LE COUCHAGE INCRIMINÉ
« Nous avons vite écarté la sub-acidose comme cause de fourbure car les vaches ruminent correctement et la ration est équilibrée, récapitule Thomas Aubineau. Nous nous sommes concentrés sur le bâtiment. » Le confort du couchage est suspecté, d'autant que le taux de vaches couchées (40 %) est trop faible. La stabulation des 140 prim'holsteins est équipée de 136 logettes en « système lisier ». « Le troupeau a augmenté de 25 à 30 têtes depuis 2006, date de mon installation, lorsque le quota est passé de 900 000 l à 1,2 million de litres, détaille Cédric. Le bâtiment est saturé. Les vaches sont plus serrées, elles restent plus longtemps debout. » Les tapis, épais de 3 cm, sont trop minces et trop rigides pour un confort correct. « Il faudrait 2 kg de paille par logette. Or nous en mettons 0,5 kg, pas plus, sinon le lisier est trop pailleux et bouche la pompe de transfert vers la fosse. » Il faut donc remplacer ces tapis par des matelas de 6 cm d'épaisseur. Toujours sur les logettes, Thomas Aubineau estime que la barre au garrot est trop basse et trop peu avancée, ce qui peut compliquer le couchage et le relevé des vaches. Les associés tentent d'avancer la barre au cou de 10 cm sur une rangée de logettes, sans constater d'amélioration tangible.

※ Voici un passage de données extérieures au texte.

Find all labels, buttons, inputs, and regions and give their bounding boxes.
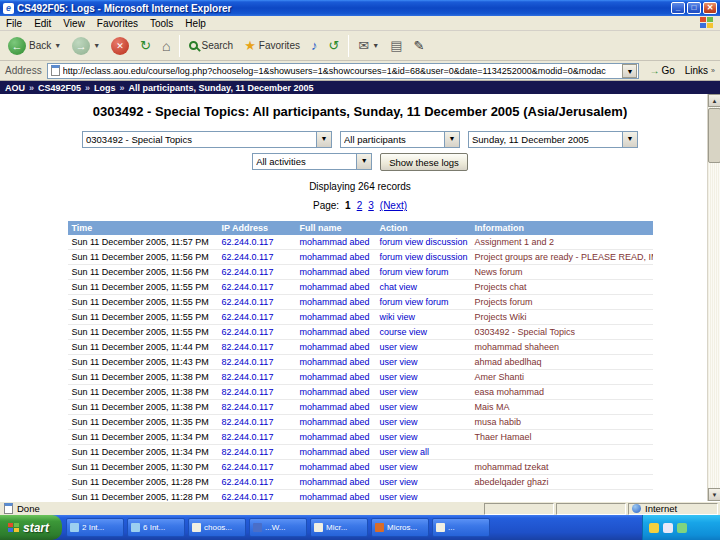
course-select[interactable]: 0303492 - Special Topics ▼ — [82, 131, 332, 148]
home-button[interactable]: ⌂ — [158, 37, 174, 55]
log-cell-ip[interactable]: 62.244.0.117 — [218, 280, 296, 295]
log-cell-name[interactable]: mohammad abed — [296, 340, 376, 355]
taskbar-window-button[interactable]: 2 Int... — [66, 518, 124, 537]
log-cell-ip[interactable]: 62.244.0.117 — [218, 295, 296, 310]
log-cell-action[interactable]: forum view forum — [376, 295, 471, 310]
mail-button[interactable]: ✉ ▼ — [354, 37, 383, 55]
log-cell-ip[interactable]: 82.244.0.117 — [218, 355, 296, 370]
stop-button[interactable]: ✕ — [107, 35, 133, 57]
log-cell-ip[interactable]: 82.244.0.117 — [218, 400, 296, 415]
log-cell-ip[interactable]: 62.244.0.117 — [218, 250, 296, 265]
edit-button[interactable]: ✎ — [410, 37, 429, 55]
log-cell-name[interactable]: mohammad abed — [296, 445, 376, 460]
show-logs-button[interactable]: Show these logs — [380, 153, 468, 171]
breadcrumb-item[interactable]: CS492F05 — [38, 83, 81, 93]
taskbar-window-button[interactable]: Micr... — [310, 518, 368, 537]
log-cell-info[interactable]: Mais MA — [471, 400, 653, 415]
log-cell-action[interactable]: user view — [376, 370, 471, 385]
log-cell-action[interactable]: user view — [376, 355, 471, 370]
log-cell-ip[interactable]: 62.244.0.117 — [218, 490, 296, 502]
menu-tools[interactable]: Tools — [150, 18, 173, 29]
scroll-up-button[interactable]: ▲ — [708, 94, 720, 107]
log-cell-info[interactable]: 0303492 - Special Topics — [471, 325, 653, 340]
minimize-button[interactable]: _ — [671, 2, 685, 14]
log-cell-ip[interactable]: 82.244.0.117 — [218, 370, 296, 385]
vertical-scrollbar[interactable]: ▲ ▼ — [707, 94, 720, 501]
window-titlebar[interactable]: e CS492F05: Logs - Microsoft Internet Ex… — [0, 0, 720, 16]
log-cell-info[interactable]: mohammad shaheen — [471, 340, 653, 355]
log-cell-info[interactable]: Projects chat — [471, 280, 653, 295]
log-cell-name[interactable]: mohammad abed — [296, 265, 376, 280]
log-cell-info[interactable]: News forum — [471, 265, 653, 280]
log-cell-action[interactable]: user view all — [376, 445, 471, 460]
log-cell-info[interactable]: Thaer Hamael — [471, 430, 653, 445]
favorites-button[interactable]: ★ Favorites — [240, 37, 304, 55]
log-cell-ip[interactable]: 82.244.0.117 — [218, 415, 296, 430]
log-cell-action[interactable]: chat view — [376, 280, 471, 295]
log-cell-name[interactable]: mohammad abed — [296, 295, 376, 310]
log-cell-info[interactable]: abedelqader ghazi — [471, 475, 653, 490]
taskbar-window-button[interactable]: ... — [432, 518, 490, 537]
address-input[interactable]: http://eclass.aou.edu/course/log.php?cho… — [47, 63, 640, 79]
pagination-link[interactable]: 2 — [357, 200, 363, 211]
log-cell-info[interactable]: Project groups are ready - PLEASE READ, … — [471, 250, 653, 265]
log-cell-info[interactable]: easa mohammad — [471, 385, 653, 400]
breadcrumb-item[interactable]: Logs — [94, 83, 116, 93]
maximize-button[interactable]: □ — [687, 2, 701, 14]
date-select[interactable]: Sunday, 11 December 2005 ▼ — [468, 131, 638, 148]
address-dropdown-button[interactable]: ▼ — [622, 64, 637, 78]
links-label[interactable]: Links — [685, 65, 708, 76]
taskbar-window-button[interactable]: 6 Int... — [127, 518, 185, 537]
log-cell-name[interactable]: mohammad abed — [296, 235, 376, 250]
log-cell-name[interactable]: mohammad abed — [296, 280, 376, 295]
log-cell-info[interactable]: mohammad tzekat — [471, 460, 653, 475]
menu-edit[interactable]: Edit — [34, 18, 51, 29]
log-cell-ip[interactable]: 62.244.0.117 — [218, 475, 296, 490]
log-cell-action[interactable]: course view — [376, 325, 471, 340]
log-cell-action[interactable]: user view — [376, 415, 471, 430]
log-cell-name[interactable]: mohammad abed — [296, 400, 376, 415]
log-cell-ip[interactable]: 82.244.0.117 — [218, 430, 296, 445]
log-cell-name[interactable]: mohammad abed — [296, 430, 376, 445]
menu-help[interactable]: Help — [185, 18, 206, 29]
tray-icon[interactable] — [649, 523, 659, 533]
back-button[interactable]: ← Back ▼ — [4, 35, 65, 57]
taskbar-window-button[interactable]: ...W... — [249, 518, 307, 537]
refresh-button[interactable]: ↻ — [136, 37, 155, 55]
log-cell-ip[interactable]: 62.244.0.117 — [218, 460, 296, 475]
start-button[interactable]: start — [0, 515, 62, 540]
pagination-link[interactable]: 3 — [368, 200, 374, 211]
close-button[interactable]: ✕ — [703, 2, 717, 14]
log-cell-action[interactable]: forum view discussion — [376, 250, 471, 265]
log-cell-info[interactable]: Amer Shanti — [471, 370, 653, 385]
log-cell-name[interactable]: mohammad abed — [296, 475, 376, 490]
search-button[interactable]: Search — [185, 38, 237, 53]
log-cell-name[interactable]: mohammad abed — [296, 370, 376, 385]
log-cell-action[interactable]: forum view discussion — [376, 235, 471, 250]
print-button[interactable]: ▤ — [386, 37, 406, 55]
pagination-link[interactable]: (Next) — [380, 200, 407, 211]
log-cell-action[interactable]: user view — [376, 400, 471, 415]
log-cell-ip[interactable]: 82.244.0.117 — [218, 340, 296, 355]
log-cell-action[interactable]: user view — [376, 340, 471, 355]
log-cell-action[interactable]: user view — [376, 430, 471, 445]
log-cell-name[interactable]: mohammad abed — [296, 415, 376, 430]
log-cell-ip[interactable]: 82.244.0.117 — [218, 385, 296, 400]
log-cell-name[interactable]: mohammad abed — [296, 460, 376, 475]
go-button[interactable]: → Go — [644, 64, 679, 77]
menu-favorites[interactable]: Favorites — [97, 18, 138, 29]
log-cell-info[interactable]: Projects forum — [471, 295, 653, 310]
activities-select[interactable]: All activities ▼ — [252, 153, 372, 170]
log-cell-ip[interactable]: 62.244.0.117 — [218, 265, 296, 280]
menu-file[interactable]: File — [6, 18, 22, 29]
taskbar-window-button[interactable]: choos... — [188, 518, 246, 537]
log-cell-info[interactable]: Projects Wiki — [471, 310, 653, 325]
log-cell-action[interactable]: user view — [376, 460, 471, 475]
log-cell-name[interactable]: mohammad abed — [296, 355, 376, 370]
forward-button[interactable]: → ▼ — [68, 35, 104, 57]
log-cell-name[interactable]: mohammad abed — [296, 250, 376, 265]
participants-select[interactable]: All participants ▼ — [340, 131, 460, 148]
log-cell-ip[interactable]: 62.244.0.117 — [218, 325, 296, 340]
log-cell-action[interactable]: user view — [376, 490, 471, 502]
log-cell-ip[interactable]: 82.244.0.117 — [218, 445, 296, 460]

Par ailleurs, les sols de la stabulation et des logettes sont humides, ce qui favorise le développement du fourchet et de Mortellaro. Le système lisier n'est pas seul en cause. Le vétérinaire soupçonne un manque de ventilation du bâtiment et suggère de réaliser un diagnostic d'ambiance. Il note également un taux élevé de primipares parmi les boiteuses. L'explication probable est l'absence de transition entre deux logements. Les génisses passent directement d'une aire paillée à des logettes après leur vêlage. D'autres pratiques d'élevage peuvent accentuer les problèmes de fourbure, comme un temps de traite déjà long, suivi d'un temps de blocage au cornadis pendant une heure destiné à limiter les risques de mammites.
DIAGNOSTIC COMPLIQUÉ
Le pareur revient début avril pour soigner une dizaine de vaches. « Il y avait encore des bleimes, deux ou trois cerises, une ouverture de la ligne blanche et une seule dermatite, soupire Cédric. La boiterie n'est pas une pathologie simple : il y a souvent une incertitude sur l'identification de la maladie, ce qui complique le choix de solutions adaptées. » « Souvent, les lésions ne sont pas spécifiques d'une maladie, confirme Thomas Aubineau. En outre, elles peuvent être la conséquence d'autres lésions. »
« Nous traitons les symptômes mais les boiteries reviennent ! Il faut en trouver les causes, insiste Cédric. L'audit du GDS nous aide à y voir plus clair. » Le diagnostic reste compliqué. « Des lésions dues au fourchet, en particulier l'érosion du talon, peuvent entraîner l'apparition de bleimes et de cerises, qui sont aussi typiques de la fourbure. Au Gaec Brocéliande, le confort du couchage est probablement le point de départ, puis tout s'enchaîne : la fourbure et le fourchet apparaissent. Avec l'érosion du talon (fourchet), le pied est davantage en contact avec les sols humides et souillés, favorisant les maladies infectieuses comme Mortellaro. » Une dernière visite aura lieu après la pose des nouveaux matelas et l'aménagement des logettes, afin d'évaluer l'amélioration de la situation.